HOW TO CELEBRATE ST GEORGE’S DAY
St George’s Day is one that often gets overlooked by the hospitality industry. Especially in comparison to St Patrick’s Day, the month before, which sends cities into week-long celebrations. But there’s no reason we should celebrate St George’s Day any less. After all, it is also known as the Feast of Saint George’s Day…Yes, you’re right in thinking that, in this context, ‘feast’ doesn’t actually mean ‘a large meal’ but rather an annual religious celebration dedicated to a saint, but there’s nothing to stop us from throwing a feast to celebrate, right?
All over the world countries are celebrating this religious day, which falls annually on April 23, including Bulgaria, England, Georgia, Portugal, Romania, and Spain.
BULGARIA, CROATIA & SLOVENIA
In the UK, a roast dinner with all the trimmings may be a tradition on St George’s Day. But in Bulgaria, roasting a whole leg of lamb on a spit is the way to go (known as ‘cheverme’). There’s a great stuffed lamb shoulder recipe here – don’t worry, you won’t need a spit!
In Croatia and Slovenia, it’s also common to roast a lamb, with the holiday celebrating the return of springtime and considered one of the most important dates in the calendar.

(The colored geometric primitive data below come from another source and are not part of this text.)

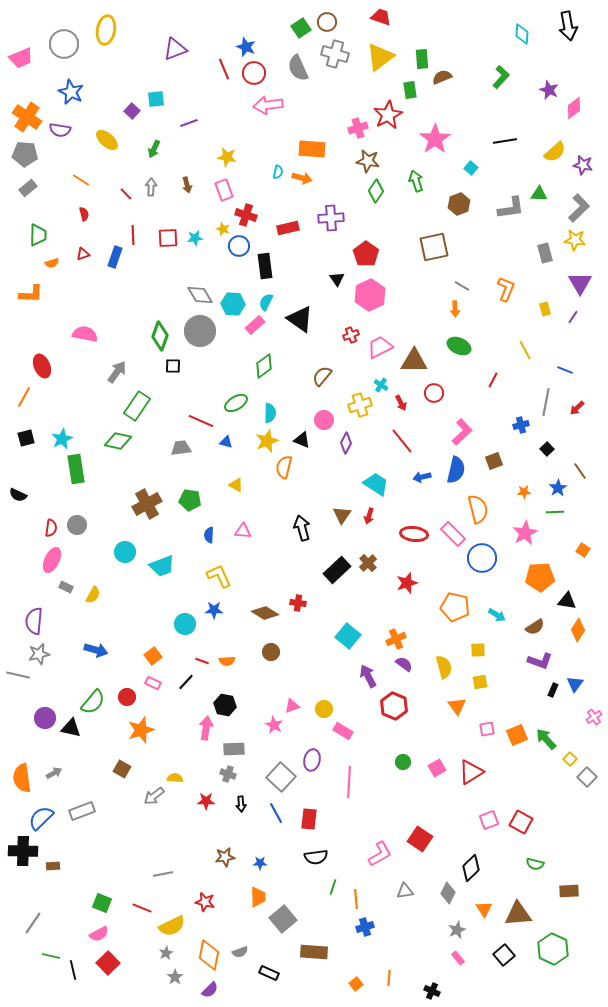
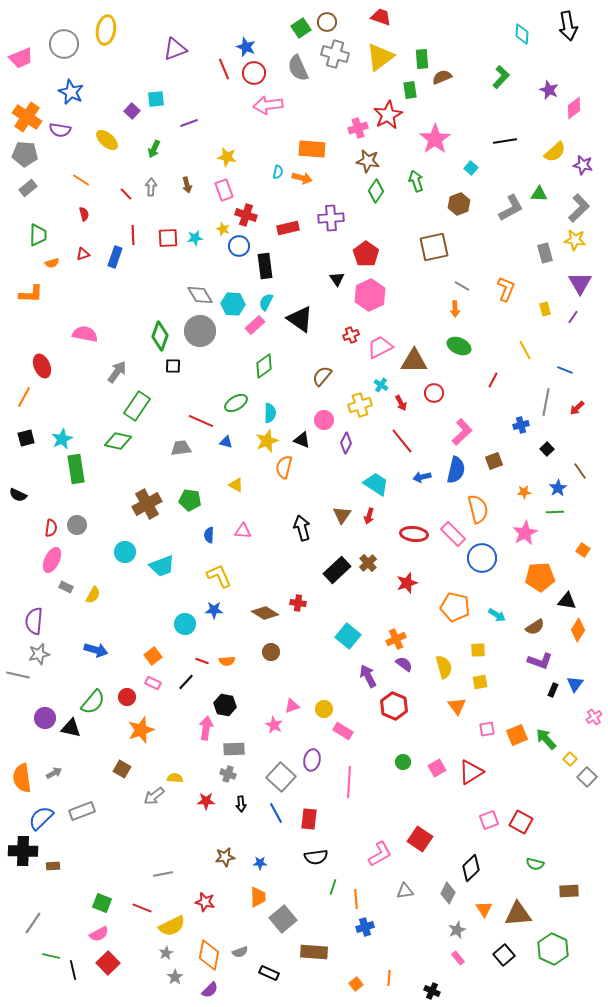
gray L-shape at (511, 208): rotated 20 degrees counterclockwise
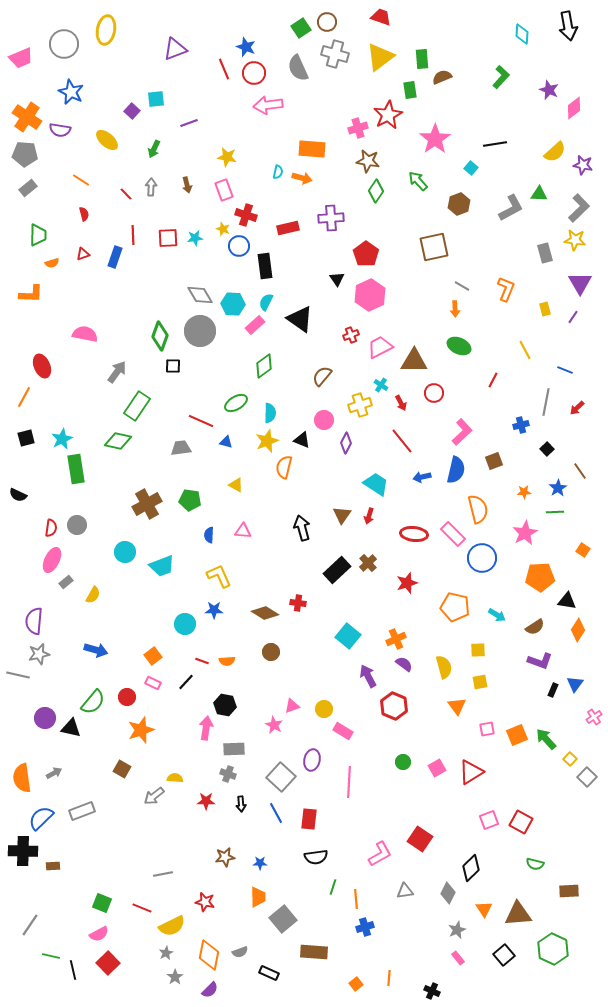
black line at (505, 141): moved 10 px left, 3 px down
green arrow at (416, 181): moved 2 px right; rotated 25 degrees counterclockwise
gray rectangle at (66, 587): moved 5 px up; rotated 64 degrees counterclockwise
gray line at (33, 923): moved 3 px left, 2 px down
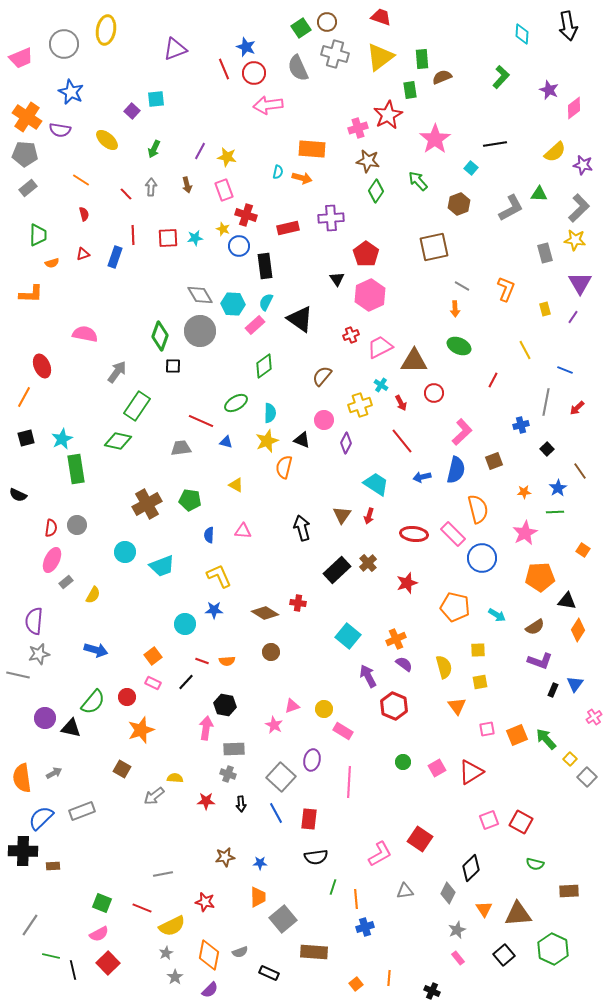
purple line at (189, 123): moved 11 px right, 28 px down; rotated 42 degrees counterclockwise
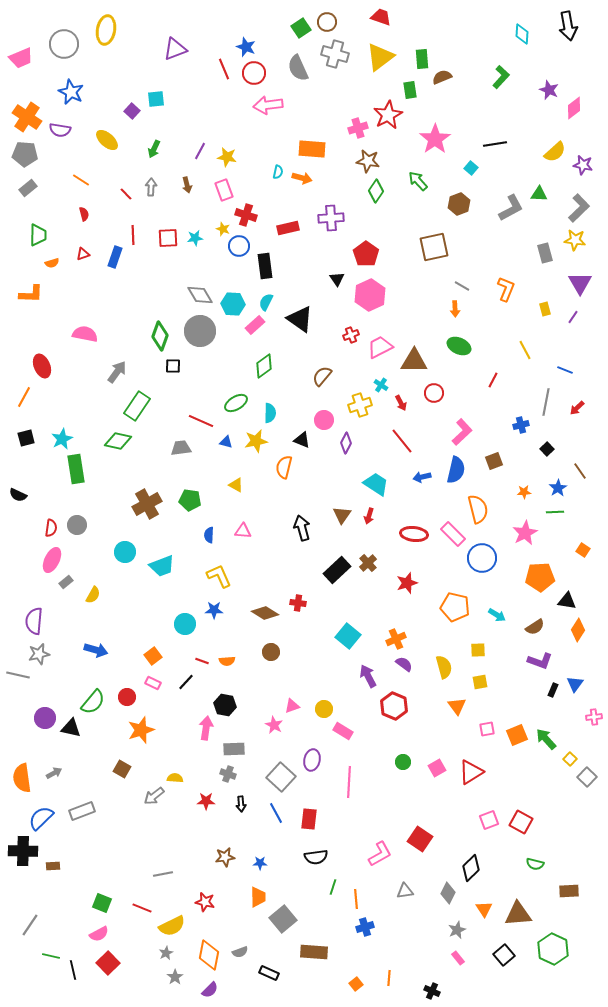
yellow star at (267, 441): moved 11 px left; rotated 10 degrees clockwise
pink cross at (594, 717): rotated 28 degrees clockwise
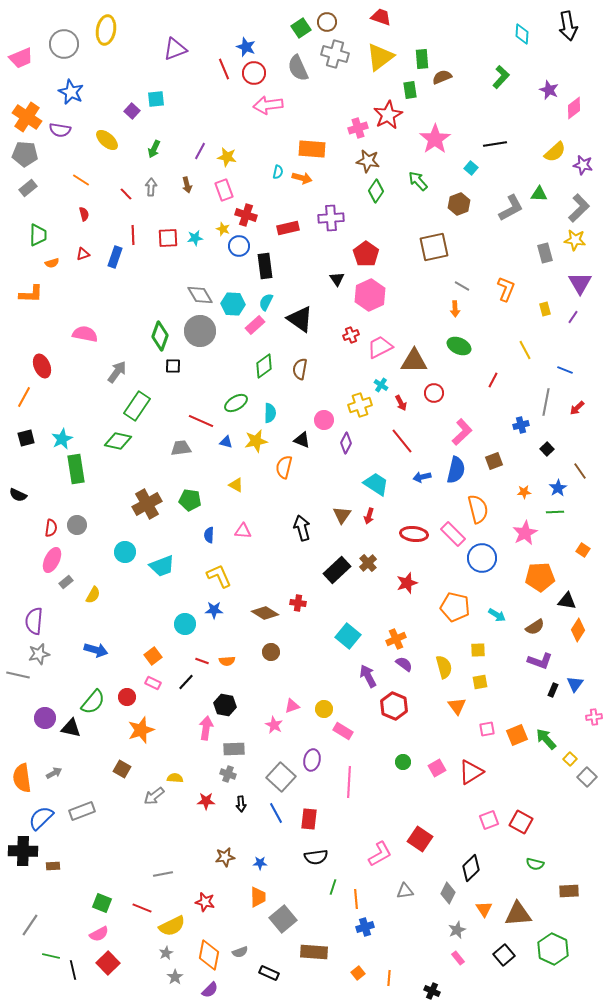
brown semicircle at (322, 376): moved 22 px left, 7 px up; rotated 30 degrees counterclockwise
orange square at (356, 984): moved 2 px right, 11 px up
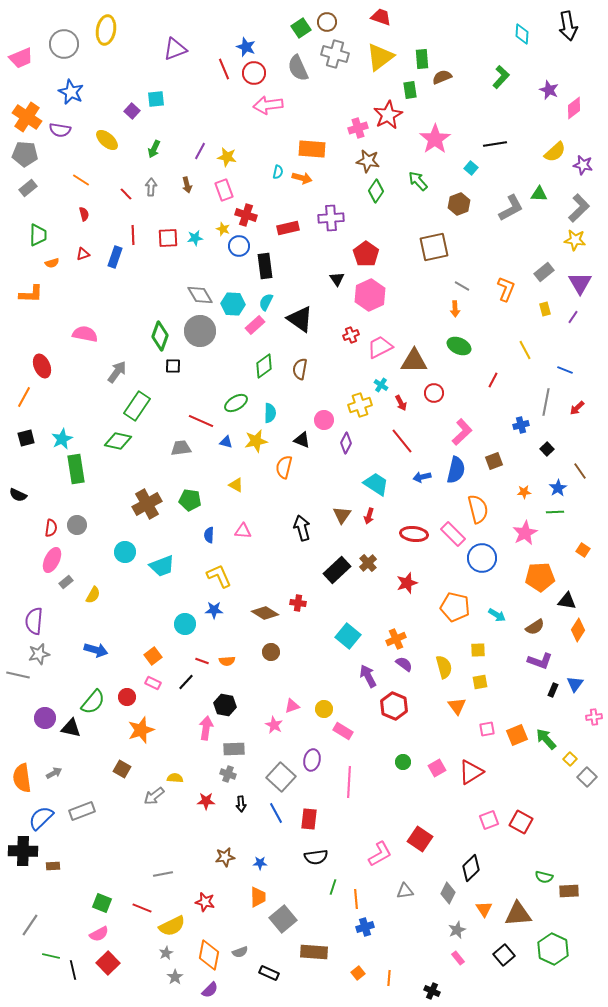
gray rectangle at (545, 253): moved 1 px left, 19 px down; rotated 66 degrees clockwise
green semicircle at (535, 864): moved 9 px right, 13 px down
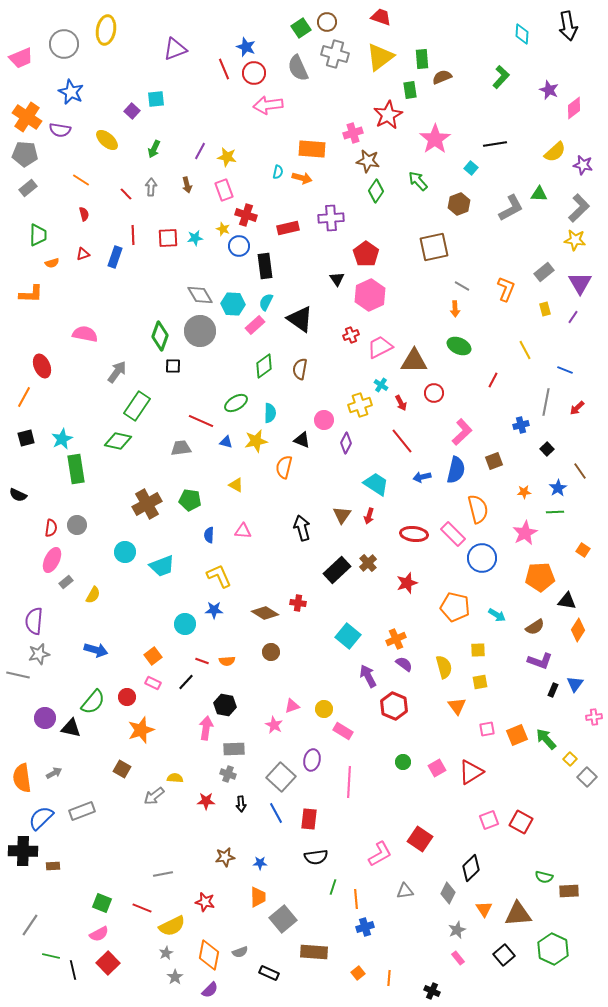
pink cross at (358, 128): moved 5 px left, 5 px down
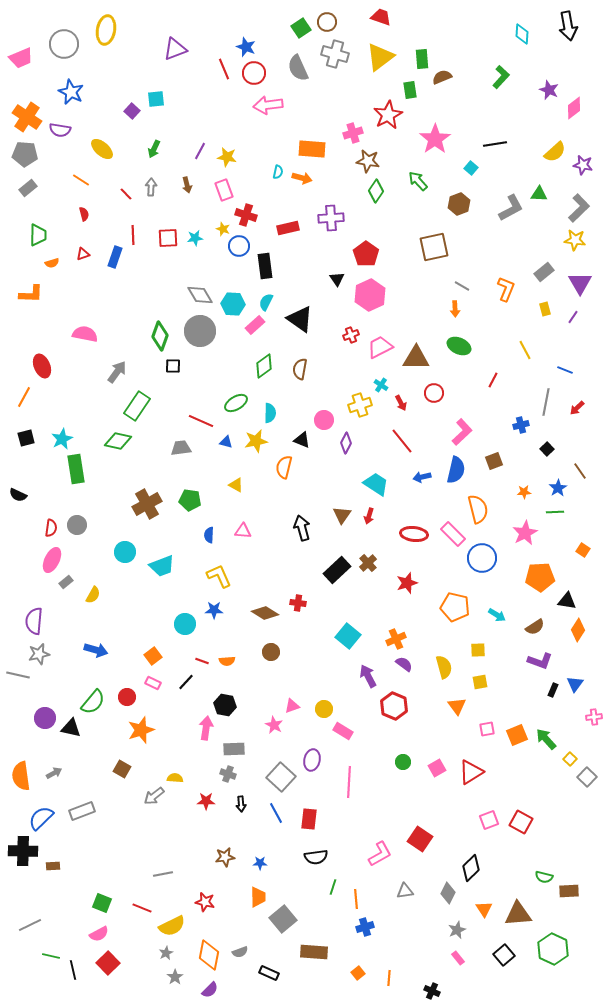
yellow ellipse at (107, 140): moved 5 px left, 9 px down
brown triangle at (414, 361): moved 2 px right, 3 px up
orange semicircle at (22, 778): moved 1 px left, 2 px up
gray line at (30, 925): rotated 30 degrees clockwise
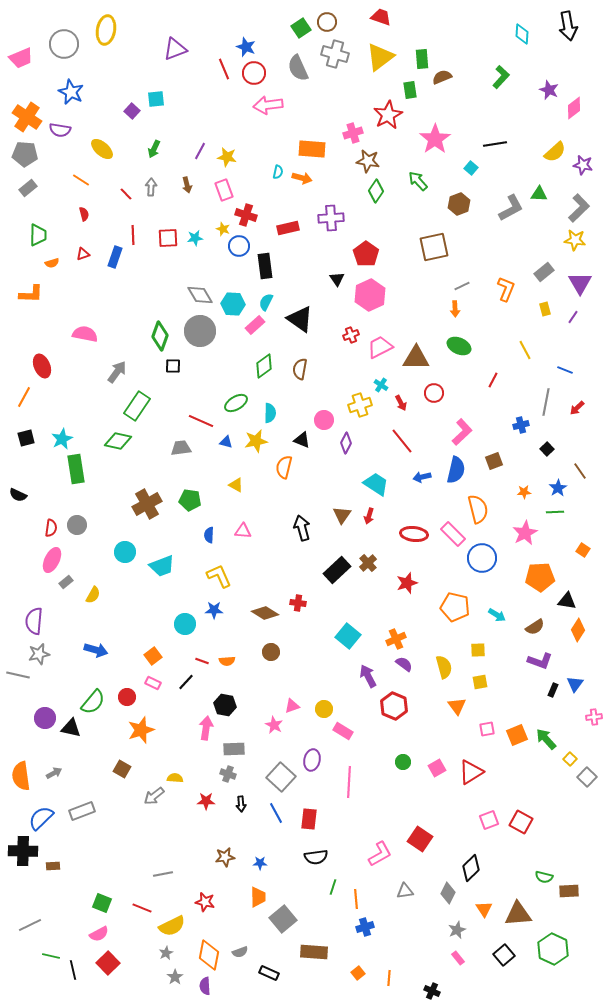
gray line at (462, 286): rotated 56 degrees counterclockwise
purple semicircle at (210, 990): moved 5 px left, 4 px up; rotated 132 degrees clockwise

Here’s a Croatian roasted lamb speciality, if you’d like to try something different, which uses fresh Mediterranean ingredients like tomato, apple, and rosemary.
Fancy something a little more traditional? Try Jamie Oliver’s lamb roast – the homemade mint sauce is a real winner. Or go big on flavour with this Persian recipe. Think sweet molasses, fragrant cumin, and a fresh pomegranate salad.
In Spain, where St George (or Sant Jordi) is heavily associated, a public holiday not dissimilar from Valentine’s Day is held. Roses and books are exchanged by lovers, and the region of Catalonia celebrates by filling the streets with book and flower stalls, as well as food stalls.
You could adopt this tradition and encourage guests to bring books to swap? Or even gift everyone a flower, with a note about the tradition. And why not take inspiration from the food too?
In Albania, St George’s day is celebrated a little later, on May 6. Known as Shen Gjergji or Shengjergji, people come together to celebrate the blessing of God, attend church ceremonies, and sing songs about St George.
Later, they might tuck into traditional Albanian dishes. Favourites include Byrek, a salty pie made with filo pastry. It’s often filled with spinach but the cheese and meat versions are just as delicious.
Qofte, or grilled meatballs, is one of the most popular meat dishes of Albania. Generally, qofte are seasoned with spices and fresh mint and served with raw onion, salad and flatbreads.
Albania is also famous for its seafood. Whole fish are cooked over a hot fire and served with a light salad.
Meals are often finished with a sweet treat like Baklava. This Turkish delicacy is just as popular in Albania. Nutty, sweet and delicious.
In the UK, St George’s Day is celebrated with an array of typical English traditions, with morris dancing and Punch and Judy shows being just two. But it’s the food we’re most interested in…
The BBC Good Food site offers all kinds of menu ideas, from age-old classics to retro desserts.
Jamie Oliver has some great ideas too, like his pheasant stew, English muffins, brown shrimps on toast, and treacle tart.
For some slightly more refined dishes, take a look at Great British Chefs – the traditional fish and chips is a winner.
However you celebrate St George’s Day this year, make sure it’s an occasion to remember. Whether you break British tradition and take influence from another country or roll out some old classics, get planning and start spreading the news that your establishment is the place to come for St George’s Day.